Sin embargo, el respaldo de la administración Trump a la guerra de Israel contra Irán fue duramente criticado por muchas figuras y estrategas republicanos influyentes. Steve Bannon, ex estratega jefe de Trump que ahora presenta el podcast MAGA War Room, estuvo a la vanguardia de una creciente división dentro de la coalición MAGA sobre la participación de Washington en la guerra. Los recientes comentarios de Netanyahu también provocaron una reacción de su parte. “Ellos (los israelíes) inventaron mentiras descaradas sobre los persas”, dijo en un episodio reciente de su podcast. “No les importa si sumergen a Estados Unidos en una guerra de 20 o 30 años.” Bannon añadió que si Israel quiere ir a la guerra con Irán, debería hacerlo por su cuenta.
Los ciudadanos estadounidenses que reaccionaron a la reciente entrevista de Netanyahu en las redes sociales tenían la misma opinión que Bannon. Muchos compartieron videos del testimonio de Netanyahu ante Estados Unidos en 2002. Congreso, en el que dijo a los legisladores que una invasión de Irak tendría “enormes repercusiones positivas en la región” También dijo que si Washington derrocaba a Saddam, allanaría el camino para un futuro derrocamiento del gobierno iraní.
“¿Cuántas veces más nos va a engañar Netanyahu”, preguntó un ciudadano estadounidense en X. “Nos hizo ir a la guerra con Irak por armas de destrucción masiva que no existían. Estados Unidos perdió miles de sus soldados y 2 billones de dólares para hacer feliz a este asesino.”
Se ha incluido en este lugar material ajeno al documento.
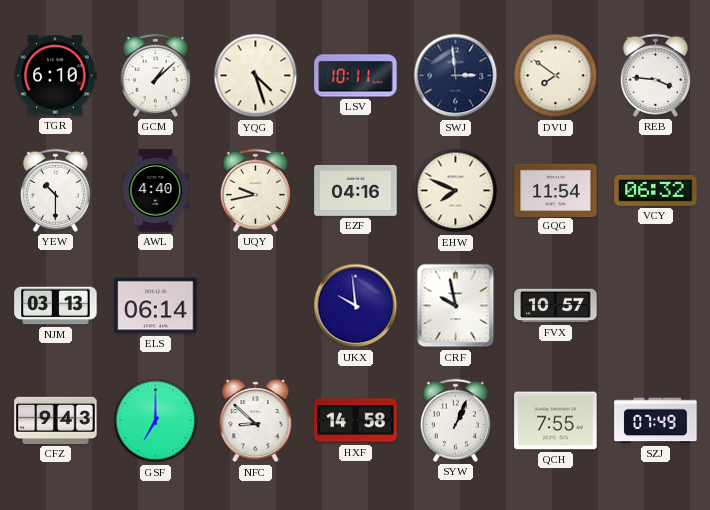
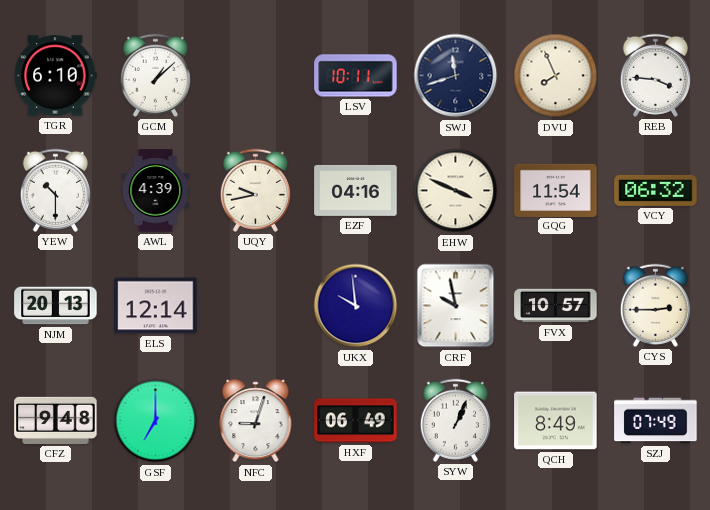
YQG: 4:27 -> none
SWJ: 2:59 -> 11:42
DVU: 7:51 -> 7:56
AWL: 4:40 -> 4:39
EHW: 7:49 -> 3:49
NJM: 03:13 -> 20:13
ELS: 06:14 -> 12:14
CYS: none -> 2:45
CFZ: 9:43 -> 9:48
NFC: 8:52 -> 9:03
HXF: 14:58 -> 06:49
QCH: 7:55 -> 8:49
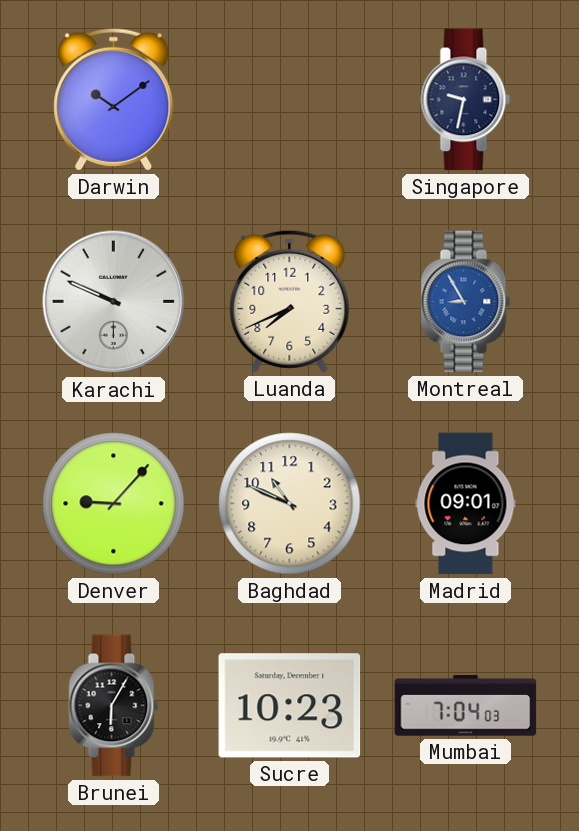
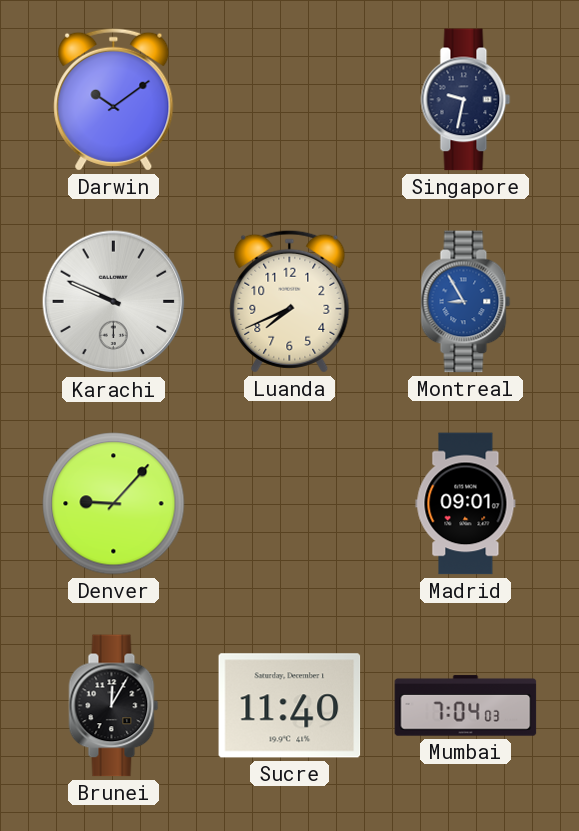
Baghdad: 10:49 -> none
Brunei: 6:05 -> 12:05
Sucre: 10:23 -> 11:40
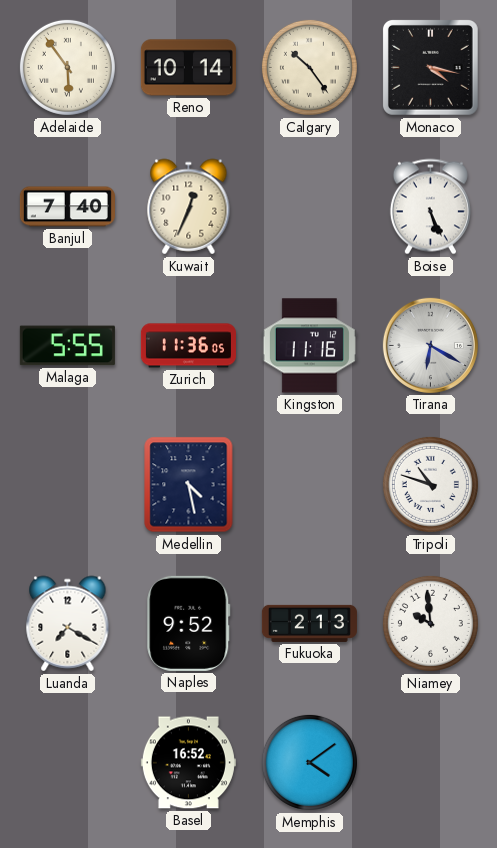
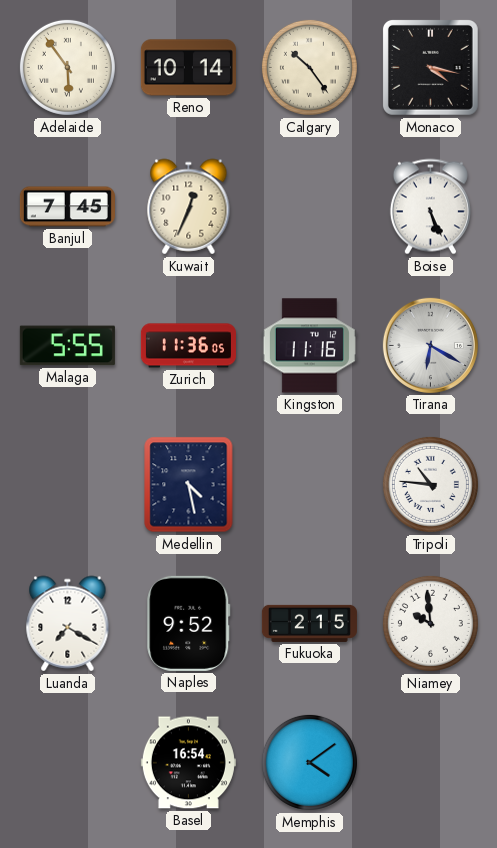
Banjul: 7:40 -> 7:45
Tripoli: 10:48 -> 10:46
Fukuoka: 2:13 -> 2:15
Basel: 16:52 -> 16:54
En sus comentarios a Shapiro, Netanyahu no ofreció ninguna evidencia de que Irán esté aumentando el alcance de sus misiles o planeando atacar ciudades estadounidenses. Tampoco presentó pruebas cuando defendió los ataques de Israel contra el país en junio, afirmando que se llevaron a cabo para impedir que Irán desarrollara armas nucleares, que, según dijo, estaba muy “cerca” de producir. El Director General del Organismo Internacional de Energía Atómica (OIEA), Rafael Grossi, afirmó recientemente que nunca hubo pruebas de que Teherán tuviera la intención de construir armas nucleares y que sus informes nunca han sugerido lo contrario.
A medida que la entrevista de Netanyahu continúa generando reacciones negativas, parece que el nerviosismo estadounidense en realidad no se ha extendido a Irán. Un analista de asuntos estadounidenses dijo al Tehran Times que los iraníes nunca creyeron que la guerra con Israel y Estados Unidos terminara después del alto el fuego del 25 de junio.
“Aquí en Irán el consenso es que es muy probable que se produzca otra guerra. Las mentiras que Netanyahu inventa para justificar una nueva confrontación realmente no importan”, dijo Amir-Ali Abolfath, añadiendo que los objetivos que Israel y Estados Unidos se fijaron no se lograron durante la guerra de 12 días.
El experto identificó tres objetivos principales: desmantelar los programas nucleares y de misiles de Irán, crear malestar público y obligar a Irán a abandonar su apoyo a los grupos de Resistencia. “Dados los actuales desafíos internos de Washington y sus disputas con Rusia y China, un segundo ataque contra Irán no parece lógico ahora, pero ciertamente tampoco lo fue la primera vez”, explicó. “Ya sea que los estadounidenses crean erróneamente que pueden lograr sus objetivos esta vez o se sientan incapaces de resistir la presión de Israel, un nuevo ataque contra Irán sigue siendo muy probable, incluso si no sirve a ningún interés estadounidense.”